Big Cricket Farms founder Kevin Bachhuber explained to a composition class how an education in English helped prepare him to convince Americans to eat bugs
By Graig Graziosi
A bellowing, villainous laugh set the mood as a group of students consumed cupfuls of dried, dead crickets.
Kevin Bachhuber, founder of Big Cricket Farms — the first food-grade cricket farm in the United States — was the source of both the crickets and the laugh.
“Watching people eat bugs I give them has given me a chance to really work on my villain laugh,” Bachhuber said.
Colleen Clayton-Dippolito, a professor at Youngstown State University, invited Bachhuber to speak to her composition class on Thursday.
“It’s just an enriching thing. Some of the assignments I give [students] are writing about local things …[Big Cricket] is a success story in an area that isn’t exactly known for that. It’s innovative, it’s the first [food-grade cricket farm] in America and it’s right here in Youngstown,” Clayton-Dippolito said. “It’s special. … I think it’s important to think and write about local things.”
Bachhuber discussed the business of selling crickets, the practice of raising them and how his English degree helped equip him to convince consumers to eat bugs.
“I actually think [having a humanities degree] was a primary advantage in setting up the business. It’s one thing to set up a product, it’s another thing to have buyers — to understand what motivates people, and to reach out and engage and convince them that your product is something special,” Bachhuber said.
Time and experience eventually brought Bachhuber appreciation for his degree.

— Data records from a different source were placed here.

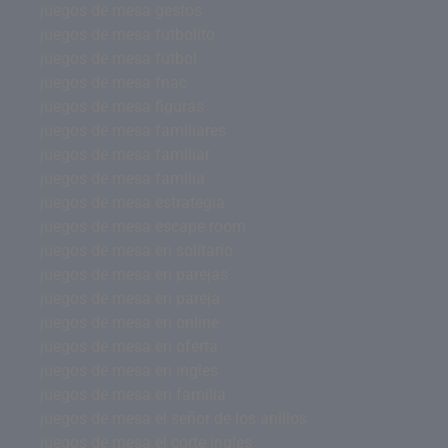
juegos de mesa gestos
juegos de mesa futbolito
juegos de mesa futbol
juegos de mesa fnac
juegos de mesa figuras
juegos de mesa familiares
juegos de mesa familiar
juegos de mesa familia
juegos de mesa estrategia
juegos de mesa escape room
juegos de mesa en solitario
juegos de mesa en parejas
juegos de mesa en pareja
juegos de mesa en online
juegos de mesa en oferta
juegos de mesa en ingles
juegos de mesa en familia
juegos de mesa el señor de los anillos
juegos de mesa el corte ingles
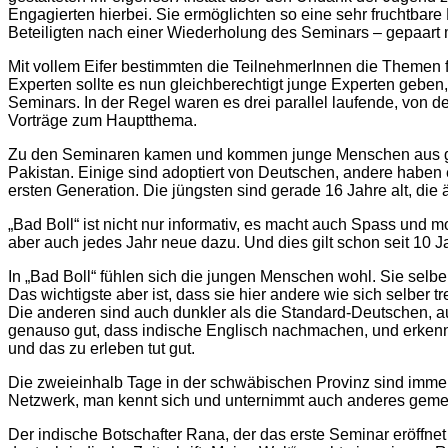
Engagierten hierbei. Sie ermöglichten so eine sehr fruchtb
Beteiligten nach einer Wiederholung des Seminars – gepaart mi
Mit vollem Eifer bestimmten die TeilnehmerInnen die Themen 
Experten sollte es nun gleichberechtigt junge Experten geben
Seminars. In der Regel waren es drei parallel laufende, von 
Vorträge zum Hauptthema.
Zu den Seminaren kamen und kommen junge Menschen aus ganz
Pakistan. Einige sind adoptiert von Deutschen, andere haben e
ersten Generation. Die jüngsten sind gerade 16 Jahre alt, die ä
„Bad Boll“ ist nicht nur informativ, es macht auch Spass und
aber auch jedes Jahr neue dazu. Und dies gilt schon seit 10 
In „Bad Boll“ fühlen sich die jungen Menschen wohl. Sie sel
Das wichtigste aber ist, dass sie hier andere wie sich selber
Die anderen sind auch dunkler als die Standard-Deutschen, 
genauso gut, dass indische Englisch nachmachen, und erkennen
und das zu erleben tut gut.
Die zweieinhalb Tage in der schwäbischen Provinz sind immer
Netzwerk, man kennt sich und unternimmt auch anderes geme
Der indische Botschafter Rana, der das erste Seminar eröffnet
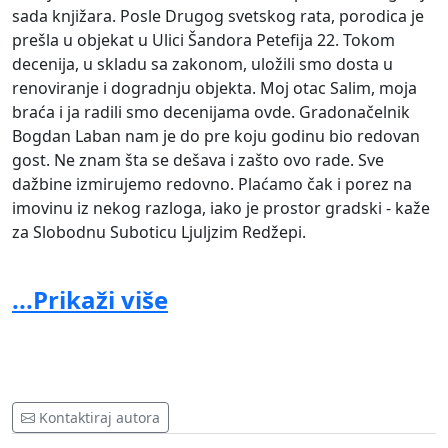
sada knjižara. Posle Drugog svetskog rata, porodica je
prešla u objekat u Ulici Šandora Petefija 22. Tokom
decenija, u skladu sa zakonom, uložili smo dosta u
renoviranje i dogradnju objekta. Moj otac Salim, moja
braća i ja radili smo decenijama ovde. Gradonačelnik
Bogdan Laban nam je do pre koju godinu bio redovan
gost. Ne znam šta se dešava i zašto ovo rade. Sve
dažbine izmirujemo redovno. Plaćamo čak i porez na
imovinu iz nekog razloga, iako je prostor gradski - kaže
za Slobodnu Suboticu Ljuljzim Redžepi.
Zaključak da vlasniku buregdžinice "Spartak" zbog
...Prikaži više
navodnog isteka ugovora treba otkazati zakup doneli
su: Timea Horvat, predsednica komisije, Stevan Bakić,
zamenik predsednice i kum gradonačelnika Bogdana
Labana, Mitar Samardžić, KaroljKovač i Aleksandar
Mirković.
Kontaktiraj autora
Zbog ove odluke, Redžepi je podneo tužbu protiv grada.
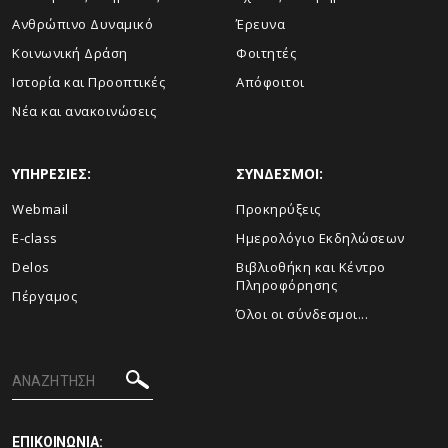
Ανθρώπινο Δυναμικό
Έρευνα
Κοινωνική Δράση
Φοιτητές
Ιστορία και Προοπτικές
Απόφοιτοι
Νέα και ανακοινώσεις
ΥΠΗΡΕΣΙΕΣ:
ΣΥΝΔΕΣΜΟΙ:
Webmail
Προκηρύξεις
E-class
Ημερολόγιο Εκδηλώσεων
Delos
Βιβλιοθήκη και Κέντρο
Πληροφόρησης
Πέργαμος
Όλοι οι σύνδεσμοι...
ΕΠΙΚΟΙΝΩΝΙΑ:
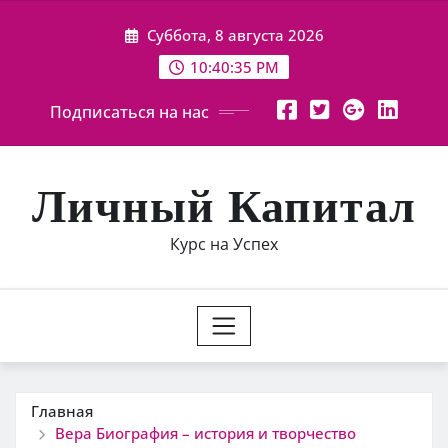
Перейти
Суббота, 8 августа 2026
к
содержимому
10:40:36 PM
Подписаться на нас
Личный Капитал
Курс на Успех
Главная
Вера Биография – история и творчество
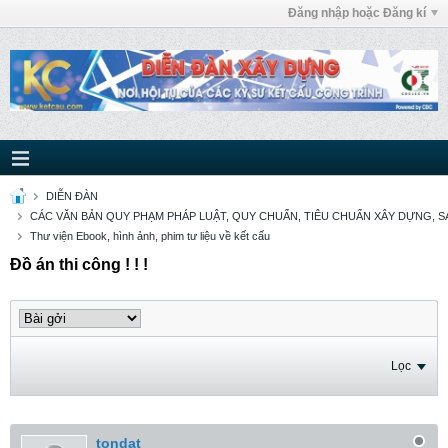
Đăng nhập hoặc Đăng kí
DIỄN ĐÀN
CÁC VĂN BẢN QUY PHẠM PHÁP LUẬT, QUY CHUẨN, TIÊU CHUẨN XÂY DỰNG, SÁ
Thư viện Ebook, hình ảnh, phim tư liệu về kết cấu
Đồ án thi công ! ! !
Lọc
tondat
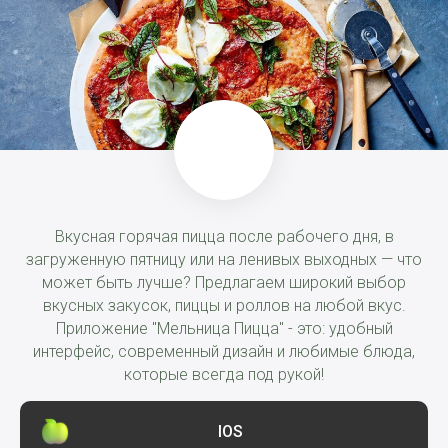
Вкусная горячая пицца после рабочего дня, в
загруженную пятницу или на ленивых выходных — что
может быть лучше? Предлагаем широкий выбор
вкусных закусок, пиццы и роллов на любой вкус.
Приложение "Мельница Пицца" - это: удобный
интерфейс, современный дизайн и любимые блюда,
которые всегда под рукой!
IOS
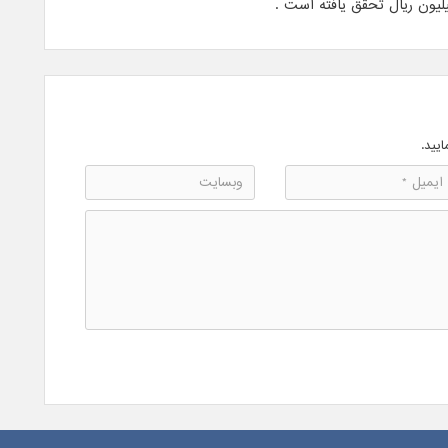
ایید.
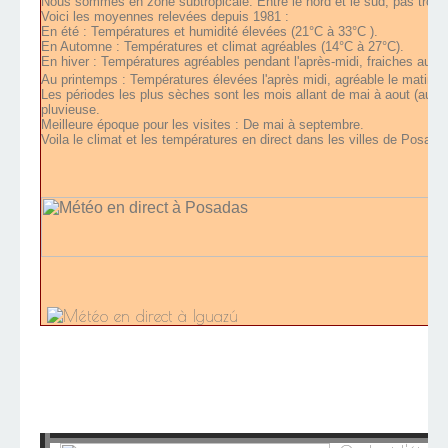
Nous sommes en zone subtropicale. Entre le nord et le sud, pas trop d
Voici les moyennes relevées depuis 1981 :
En été : Températures et humidité élevées (21°C à 33°C ).
En Automne : Températures et climat agréables (14°C à 27°C).
En hiver : Températures agréables pendant l'après-midi, fraiches au ma
Au printemps : Températures élevées l'après midi, agréable le matin et 
Les périodes les plus sèches sont les mois allant de mai à aout (autom
pluvieuse.
Meilleure époque pour les visites : De mai à septembre.
Voila le climat et les températures en direct dans les villes de Posada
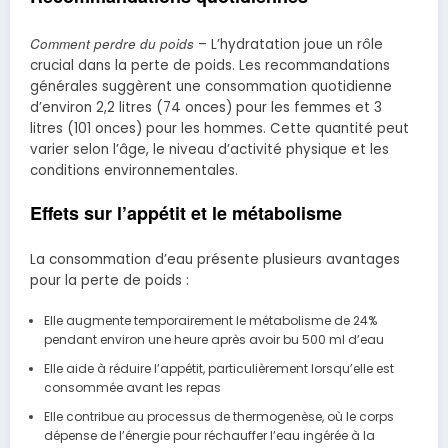
Comment perdre du poids
– L’hydratation joue un rôle
crucial dans la perte de poids. Les recommandations
générales suggèrent une consommation quotidienne
d’environ 2,2 litres (74 onces) pour les femmes et 3
litres (101 onces) pour les hommes. Cette quantité peut
varier selon l’âge, le niveau d’activité physique et les
conditions environnementales.
Effets sur l’appétit et le métabolisme
La consommation d’eau présente plusieurs avantages
pour la perte de poids :
Elle augmente temporairement le métabolisme de 24%
pendant environ une heure après avoir bu 500 ml d’eau
Elle aide à réduire l’appétit, particulièrement lorsqu’elle est
consommée avant les repas
Elle contribue au processus de thermogenèse, où le corps
dépense de l’énergie pour réchauffer l’eau ingérée à la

“If you’d have asked me 10 years ago, I wouldn’t have been so up on my English degree,” he said. “Now I really see its value.”
Though selling and eating crickets isn’t directly applicable to writing the perfect essay, Bachhuber argued the importance for students, regardless of their majors, to have a mastery of the language they intend to use for business.
For Bachhuber and his colleagues at Big Cricket Farms, overcoming the stigma surrounding insects — that they’re disgusting and should be avoided — and arguing they should, instead, be used for food was a primary challenge.
“There’s this thing — people kind of have it in America — where anyone that eats bugs is kind of weird, or a scientist or some nerdy dude or whatever, and when I come out and people see I’m a relatively normal person and we have the chance to connect face to face and see past those stigmas it really changes the dialog,” Bachhuber said.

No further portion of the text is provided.